### Exercise input:
**********
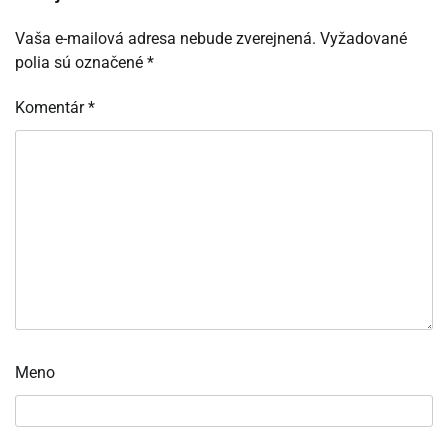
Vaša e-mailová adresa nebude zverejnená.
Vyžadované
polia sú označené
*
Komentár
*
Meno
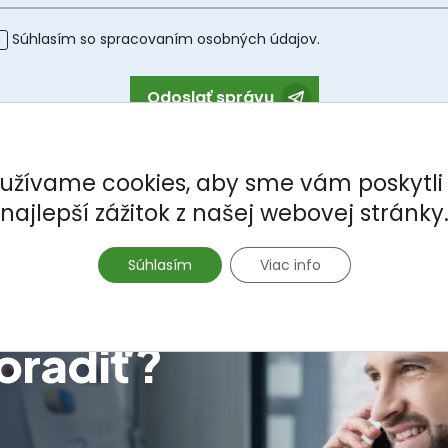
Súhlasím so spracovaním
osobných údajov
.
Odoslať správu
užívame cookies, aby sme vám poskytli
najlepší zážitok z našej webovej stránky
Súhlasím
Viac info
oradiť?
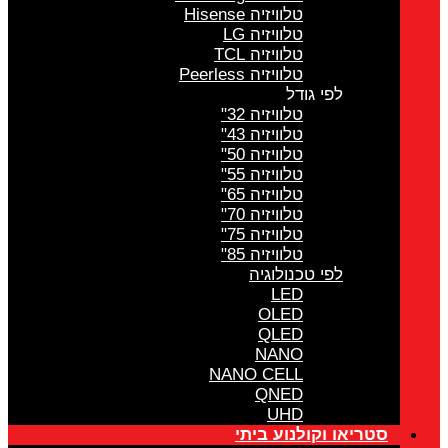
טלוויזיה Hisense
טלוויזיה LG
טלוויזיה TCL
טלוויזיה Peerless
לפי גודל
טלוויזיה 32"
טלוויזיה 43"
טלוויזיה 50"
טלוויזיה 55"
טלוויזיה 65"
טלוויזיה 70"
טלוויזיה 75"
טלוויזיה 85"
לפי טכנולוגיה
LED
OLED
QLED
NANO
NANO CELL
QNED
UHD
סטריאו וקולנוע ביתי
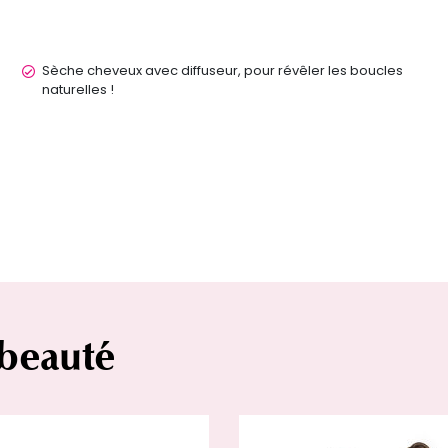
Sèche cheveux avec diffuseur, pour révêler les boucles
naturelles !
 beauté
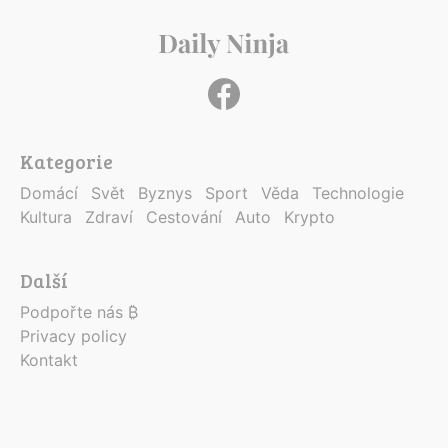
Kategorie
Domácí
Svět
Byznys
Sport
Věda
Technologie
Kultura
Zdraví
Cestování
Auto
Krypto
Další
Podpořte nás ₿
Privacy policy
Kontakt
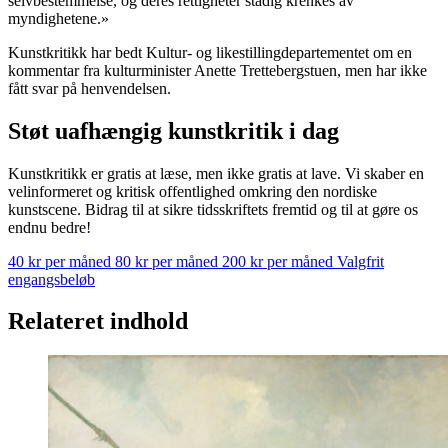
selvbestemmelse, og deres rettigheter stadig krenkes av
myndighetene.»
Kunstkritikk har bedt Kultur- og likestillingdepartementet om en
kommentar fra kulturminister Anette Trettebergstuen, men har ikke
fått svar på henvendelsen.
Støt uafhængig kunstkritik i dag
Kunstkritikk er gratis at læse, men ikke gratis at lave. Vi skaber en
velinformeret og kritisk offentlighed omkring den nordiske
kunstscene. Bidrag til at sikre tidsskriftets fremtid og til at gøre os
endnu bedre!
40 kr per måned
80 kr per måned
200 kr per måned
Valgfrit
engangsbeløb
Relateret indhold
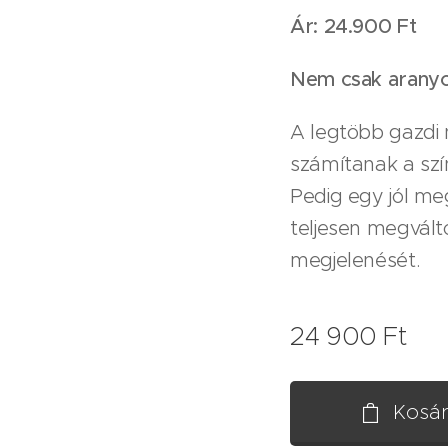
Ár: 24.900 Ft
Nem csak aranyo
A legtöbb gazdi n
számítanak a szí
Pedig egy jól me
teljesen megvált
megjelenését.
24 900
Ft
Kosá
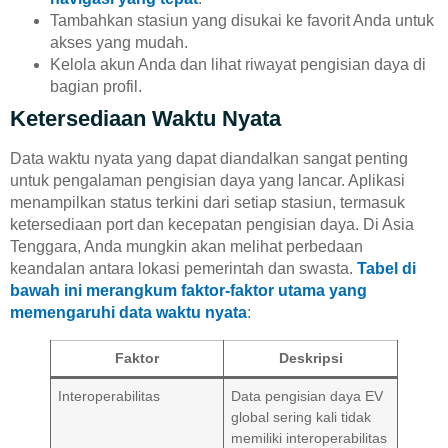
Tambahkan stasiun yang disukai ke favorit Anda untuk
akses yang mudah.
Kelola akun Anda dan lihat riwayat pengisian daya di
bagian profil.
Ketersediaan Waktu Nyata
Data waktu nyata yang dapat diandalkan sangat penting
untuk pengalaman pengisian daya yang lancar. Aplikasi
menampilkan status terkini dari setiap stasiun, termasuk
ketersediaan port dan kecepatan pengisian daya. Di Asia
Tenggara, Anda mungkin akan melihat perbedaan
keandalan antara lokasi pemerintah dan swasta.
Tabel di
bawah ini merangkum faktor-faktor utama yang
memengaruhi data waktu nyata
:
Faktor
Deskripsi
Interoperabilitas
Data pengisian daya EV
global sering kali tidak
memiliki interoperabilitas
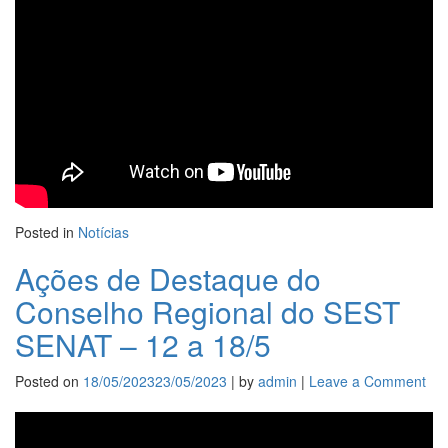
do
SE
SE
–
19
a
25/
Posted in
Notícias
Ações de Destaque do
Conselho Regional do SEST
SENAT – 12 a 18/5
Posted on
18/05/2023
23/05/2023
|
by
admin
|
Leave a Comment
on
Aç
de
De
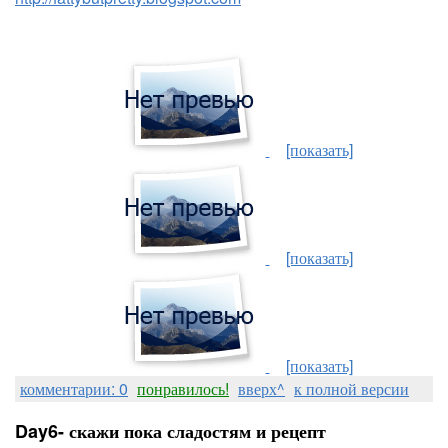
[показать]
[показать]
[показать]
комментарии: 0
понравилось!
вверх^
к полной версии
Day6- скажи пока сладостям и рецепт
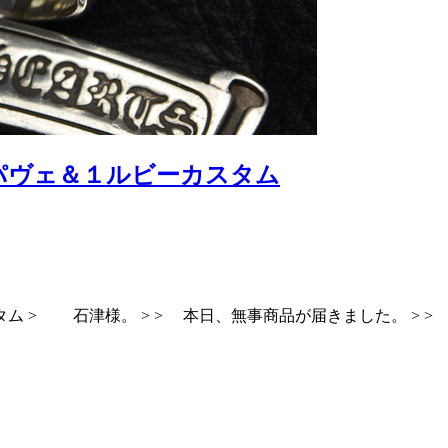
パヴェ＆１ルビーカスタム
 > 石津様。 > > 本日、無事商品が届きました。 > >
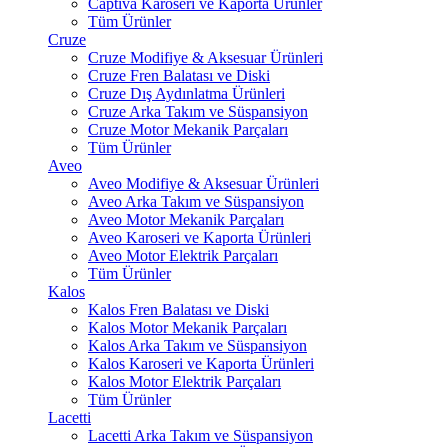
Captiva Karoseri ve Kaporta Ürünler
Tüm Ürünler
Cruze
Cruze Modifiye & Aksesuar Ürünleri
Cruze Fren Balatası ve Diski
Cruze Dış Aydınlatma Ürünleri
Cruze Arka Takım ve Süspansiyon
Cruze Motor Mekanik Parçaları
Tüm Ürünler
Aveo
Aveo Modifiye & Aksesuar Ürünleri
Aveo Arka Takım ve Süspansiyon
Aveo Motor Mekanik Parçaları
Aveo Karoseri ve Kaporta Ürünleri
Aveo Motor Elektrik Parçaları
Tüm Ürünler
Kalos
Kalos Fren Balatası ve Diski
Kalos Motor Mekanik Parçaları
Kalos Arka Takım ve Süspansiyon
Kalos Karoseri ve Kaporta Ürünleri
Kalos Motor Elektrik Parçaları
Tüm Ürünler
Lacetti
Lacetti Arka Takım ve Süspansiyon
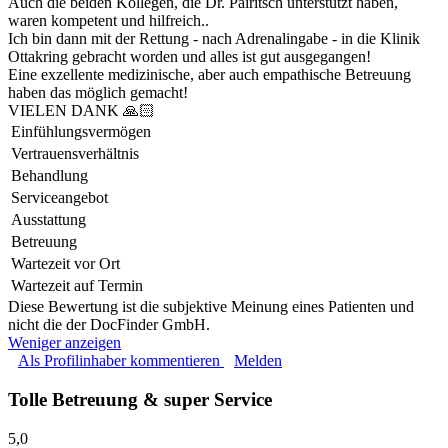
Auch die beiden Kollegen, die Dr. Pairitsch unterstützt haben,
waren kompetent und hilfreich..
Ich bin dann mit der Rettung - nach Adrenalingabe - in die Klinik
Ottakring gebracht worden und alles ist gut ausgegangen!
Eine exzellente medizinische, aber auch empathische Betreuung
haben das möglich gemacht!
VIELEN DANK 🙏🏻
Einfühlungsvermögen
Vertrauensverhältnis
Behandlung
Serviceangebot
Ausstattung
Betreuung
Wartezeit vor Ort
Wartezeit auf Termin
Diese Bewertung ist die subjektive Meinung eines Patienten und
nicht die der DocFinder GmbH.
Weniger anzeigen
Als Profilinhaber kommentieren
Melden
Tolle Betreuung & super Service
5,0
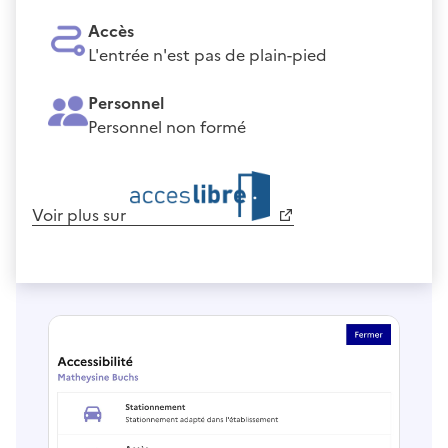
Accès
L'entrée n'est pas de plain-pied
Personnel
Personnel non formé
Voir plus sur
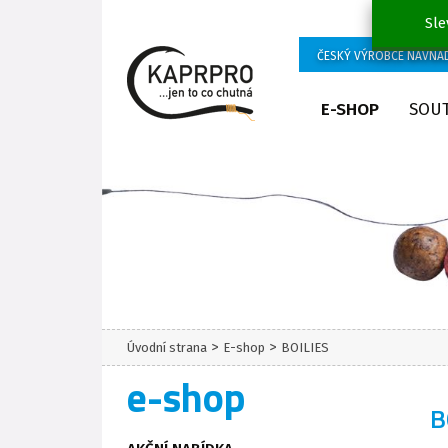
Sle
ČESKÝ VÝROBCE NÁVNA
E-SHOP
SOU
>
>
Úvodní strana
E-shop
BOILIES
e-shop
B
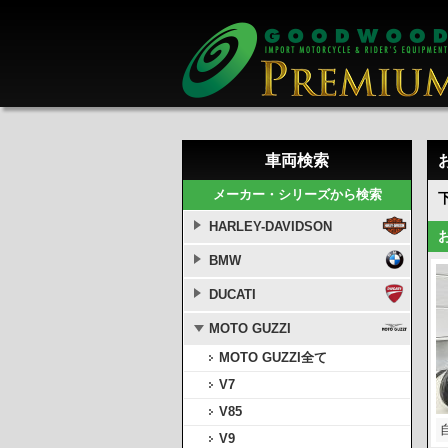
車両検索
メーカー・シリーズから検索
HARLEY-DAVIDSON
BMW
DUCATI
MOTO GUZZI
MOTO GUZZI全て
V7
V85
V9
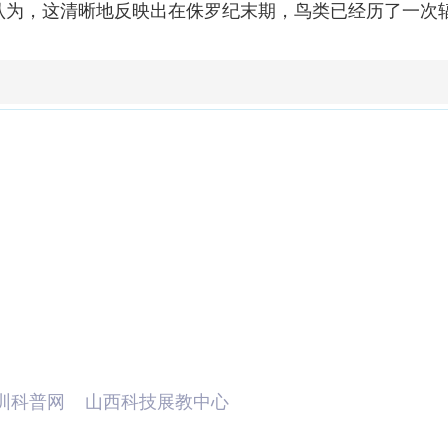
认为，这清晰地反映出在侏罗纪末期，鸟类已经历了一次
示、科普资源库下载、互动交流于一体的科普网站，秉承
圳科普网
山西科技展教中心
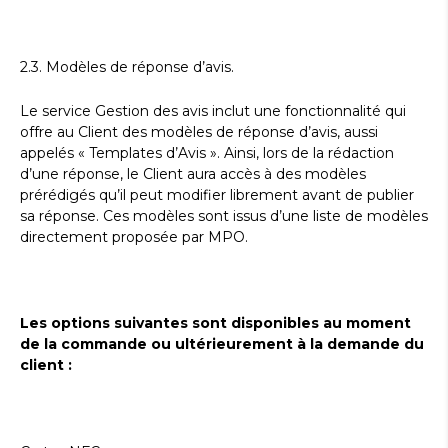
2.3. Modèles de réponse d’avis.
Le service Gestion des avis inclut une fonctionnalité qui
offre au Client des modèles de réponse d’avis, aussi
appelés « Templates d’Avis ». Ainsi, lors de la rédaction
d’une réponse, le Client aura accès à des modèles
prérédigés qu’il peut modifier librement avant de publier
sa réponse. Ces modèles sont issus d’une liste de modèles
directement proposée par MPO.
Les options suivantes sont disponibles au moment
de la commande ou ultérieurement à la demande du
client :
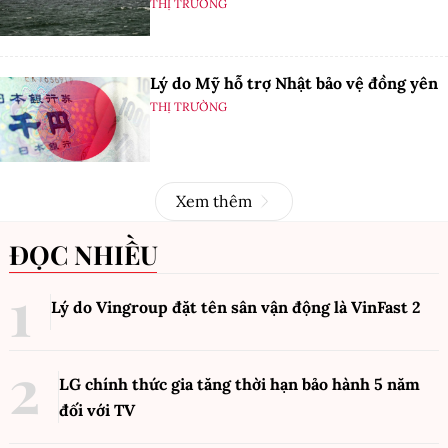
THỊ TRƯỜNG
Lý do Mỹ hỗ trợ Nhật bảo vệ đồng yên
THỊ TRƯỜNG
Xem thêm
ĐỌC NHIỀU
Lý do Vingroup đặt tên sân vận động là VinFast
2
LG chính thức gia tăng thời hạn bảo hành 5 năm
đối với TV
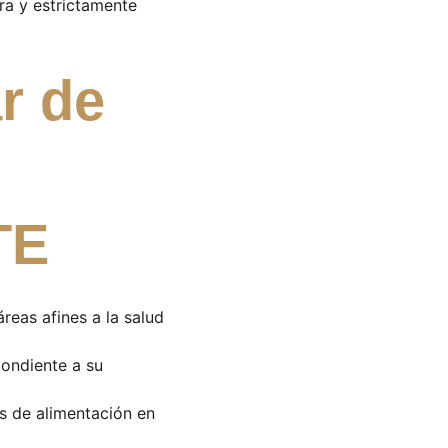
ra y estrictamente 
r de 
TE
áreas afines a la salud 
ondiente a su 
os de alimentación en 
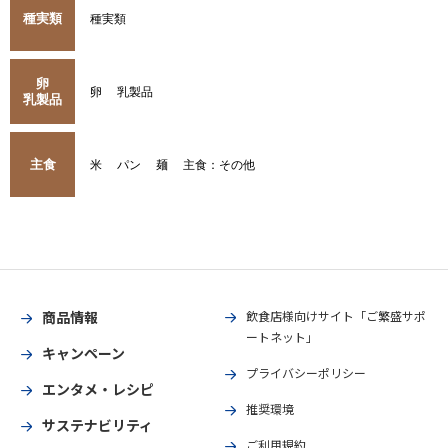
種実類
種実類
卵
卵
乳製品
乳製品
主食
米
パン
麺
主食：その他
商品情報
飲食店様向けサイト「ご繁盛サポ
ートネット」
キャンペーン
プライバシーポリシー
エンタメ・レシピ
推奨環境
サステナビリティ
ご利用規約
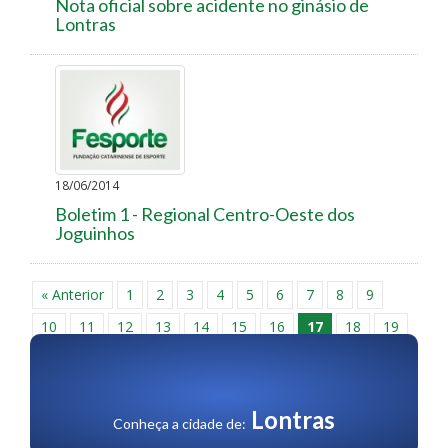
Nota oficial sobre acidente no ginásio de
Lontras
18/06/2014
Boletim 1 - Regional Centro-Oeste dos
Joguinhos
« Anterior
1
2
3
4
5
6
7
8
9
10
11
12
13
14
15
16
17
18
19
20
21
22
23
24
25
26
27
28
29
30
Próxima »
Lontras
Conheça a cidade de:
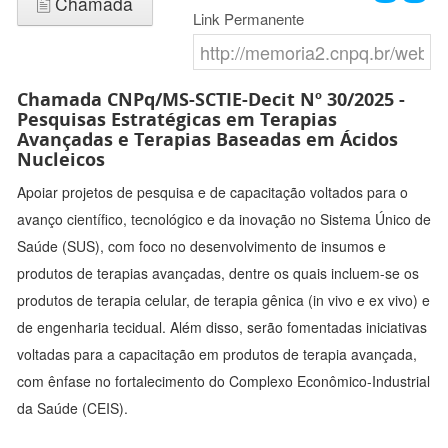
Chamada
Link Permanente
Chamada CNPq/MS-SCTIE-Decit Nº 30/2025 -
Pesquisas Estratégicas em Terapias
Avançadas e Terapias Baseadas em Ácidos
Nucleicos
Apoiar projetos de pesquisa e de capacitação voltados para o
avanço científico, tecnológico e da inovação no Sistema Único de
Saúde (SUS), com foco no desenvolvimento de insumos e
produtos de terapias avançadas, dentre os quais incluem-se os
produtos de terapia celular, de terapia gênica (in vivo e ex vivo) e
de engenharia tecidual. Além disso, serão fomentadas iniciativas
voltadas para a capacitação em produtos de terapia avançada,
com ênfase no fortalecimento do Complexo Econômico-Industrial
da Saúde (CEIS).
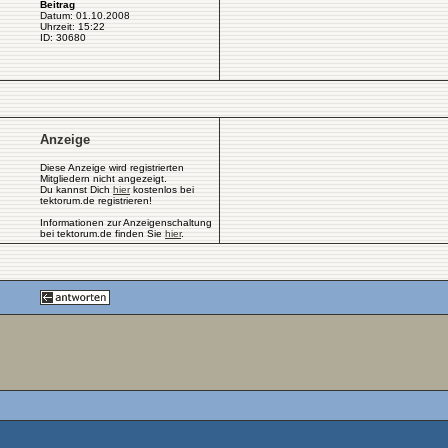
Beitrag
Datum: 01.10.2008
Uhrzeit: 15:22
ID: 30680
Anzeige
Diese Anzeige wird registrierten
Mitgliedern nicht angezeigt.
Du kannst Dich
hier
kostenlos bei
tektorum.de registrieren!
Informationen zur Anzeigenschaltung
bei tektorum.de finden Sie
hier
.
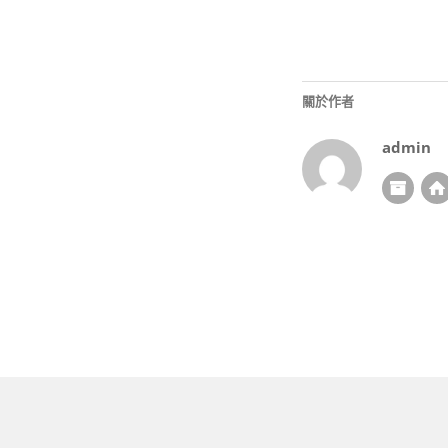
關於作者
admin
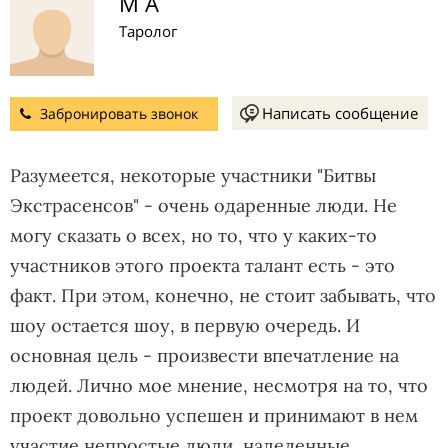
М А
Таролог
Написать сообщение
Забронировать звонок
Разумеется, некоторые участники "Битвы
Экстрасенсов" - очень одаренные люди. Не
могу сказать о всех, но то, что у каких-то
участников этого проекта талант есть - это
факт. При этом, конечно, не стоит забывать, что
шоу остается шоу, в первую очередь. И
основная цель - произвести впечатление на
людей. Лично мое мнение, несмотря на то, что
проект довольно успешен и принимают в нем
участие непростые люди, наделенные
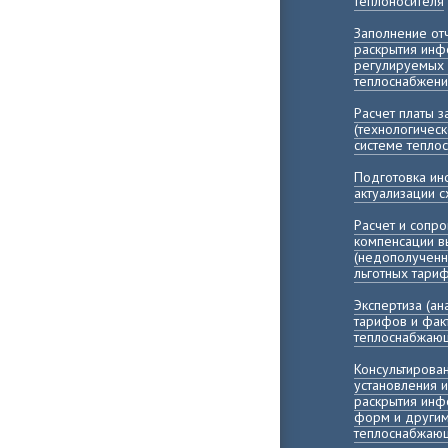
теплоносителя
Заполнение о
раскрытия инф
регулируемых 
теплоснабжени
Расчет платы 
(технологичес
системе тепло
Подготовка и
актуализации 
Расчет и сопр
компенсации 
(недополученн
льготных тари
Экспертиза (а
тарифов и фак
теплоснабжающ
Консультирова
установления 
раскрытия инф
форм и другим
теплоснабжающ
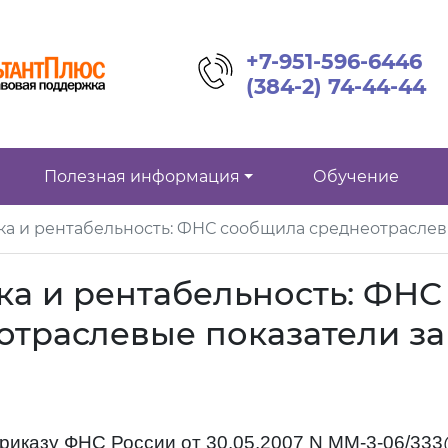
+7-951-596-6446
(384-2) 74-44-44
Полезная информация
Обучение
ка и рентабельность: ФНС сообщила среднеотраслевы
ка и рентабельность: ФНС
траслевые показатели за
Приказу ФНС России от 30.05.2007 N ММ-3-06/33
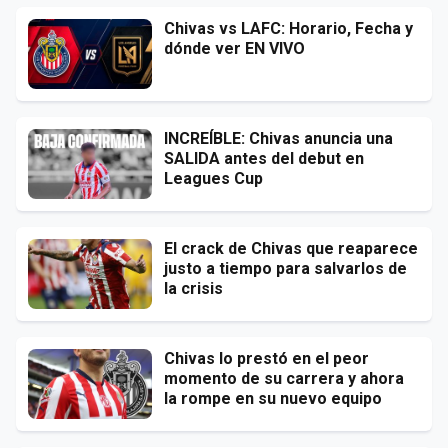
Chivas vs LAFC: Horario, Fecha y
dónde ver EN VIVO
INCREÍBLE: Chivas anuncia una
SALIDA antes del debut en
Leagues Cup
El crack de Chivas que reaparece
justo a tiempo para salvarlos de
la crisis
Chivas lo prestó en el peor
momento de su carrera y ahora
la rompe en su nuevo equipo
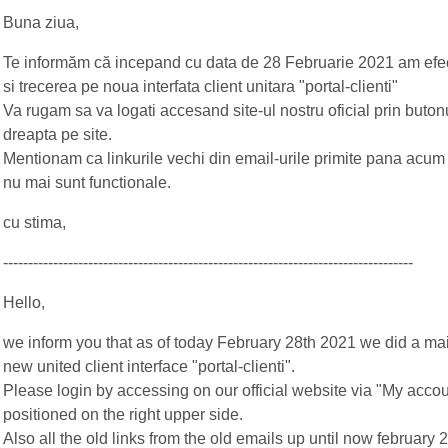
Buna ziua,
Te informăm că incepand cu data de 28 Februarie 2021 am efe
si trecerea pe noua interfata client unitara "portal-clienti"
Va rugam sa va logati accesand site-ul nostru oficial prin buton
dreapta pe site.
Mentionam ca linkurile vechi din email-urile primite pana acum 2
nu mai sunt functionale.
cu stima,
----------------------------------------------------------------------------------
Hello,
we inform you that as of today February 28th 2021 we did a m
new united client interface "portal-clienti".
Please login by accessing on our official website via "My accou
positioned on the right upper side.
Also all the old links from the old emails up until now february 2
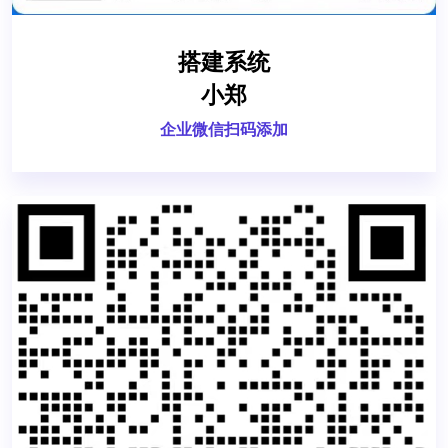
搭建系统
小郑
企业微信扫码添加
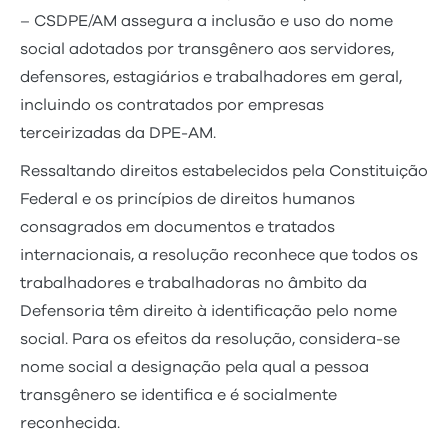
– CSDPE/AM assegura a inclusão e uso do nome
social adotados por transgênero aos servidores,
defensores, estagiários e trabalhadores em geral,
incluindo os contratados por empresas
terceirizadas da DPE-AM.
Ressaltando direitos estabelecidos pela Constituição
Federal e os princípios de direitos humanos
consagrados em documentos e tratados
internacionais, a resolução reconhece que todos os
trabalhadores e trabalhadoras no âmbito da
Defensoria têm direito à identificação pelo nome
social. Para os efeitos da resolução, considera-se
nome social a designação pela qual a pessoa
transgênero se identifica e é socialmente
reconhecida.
**********
The answer is a count and nothing more: lines above that contain "trabalhadores".

2